On Sunday, one of the talks I attended was Beer Back: Beer's Integration in Cocktails hosted by Kevin Mabry of J.M. Curley and Kevin Martin of Eastern Standard. They began by addressing why beer? Beer is a three dimensional product that is sellable on its own but it  can add so much to drinks; in a way, it is no different than sparkling wine but with a few additional features. These include:
• Effervescence/carbonation. This will help flavors and aromas to keep throughout the drink.
• Dryness or sweetness
• Bitter complexity from the hops
• Other flavor components like malt, roast, vanilla

Methodology was much focused on how to incorporate beer into cocktails. They recommended working backwards by picking a beer first and then adding the rest of the ingredients instead of using a beer float or other addition as a later thought. Develop the drink completely, and afterwards, try it with different beers to see if you can improve it. The beer should be colder than normally drinkable if possible to keep carbonation and to allow for drink layering. As for uses of beer in cocktails:
• Shaken with the drink. Utilize the dry shake akin to what is used with egg cocktails.
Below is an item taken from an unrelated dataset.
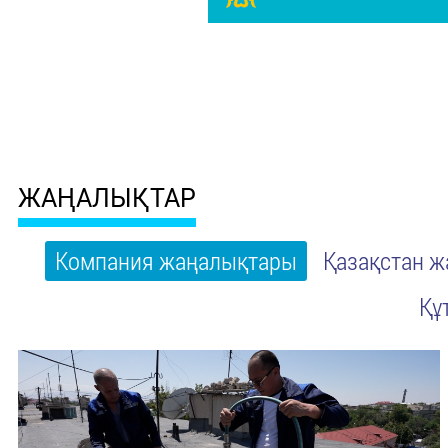
ЖАҢАЛЫҚТАР
Компания жаңалықтары
Қазақстан 
Құ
While the proteins and other frothing agents in beer will likewise be emulsified, it is more important to degas the beer so the shaker does not pop open mid-shake.
• Rolling down a spoon. Pour the beer down a spoon (especially one with a twisted handle) while stirring to integrate.
• Topping drink. Likewise, adding to the glass first and straining over it.
• Beer syrups which last a lot longer than beer -- often up to 30 days. They can be used to create a frothy foam head and texture from the left over proteins in the beer and material in the hop extract. This emulsifier can be a lot cheaper than eggs and can be made vegan or less allergenic.
• Layering. Clearly, sorting out the density of the beer and the rest of the drink is important. Next, figure out what the end goal is and how the drinker should perceive the drink. Is the beer to be taken in first or last? Should the drinker sip from the top or drink via a straw from the bottom? The risk with the straw is that the person you serve it to will just stir it up. Is the beer the focus, the primer, or the cleanser? Think the neo-classic straw-driven Mind Eraser where the Kahlua on the bottom is taken first via straw and its sweetness then kills the heat of the middle vodka layer. Finally, the carbonated water at the top cleanses the palate.

Beer flavor wheels, such as this one, will help to get you thinking about how to pair beer with the other cocktail ingredients.

The talk was sponsored by Lambise, a pair of beers that were developed specifically for use in cocktails; both are combinations of Belgian and lambic beers and one of the two has a ginger component to it. Besides having good body and effervescence, the lambic's sourness and acidity might allow drinks to be citrus-free; while Mabry found that it was a good substitute, Martin often prefers to add citrus in to bolster the crispness of the drink.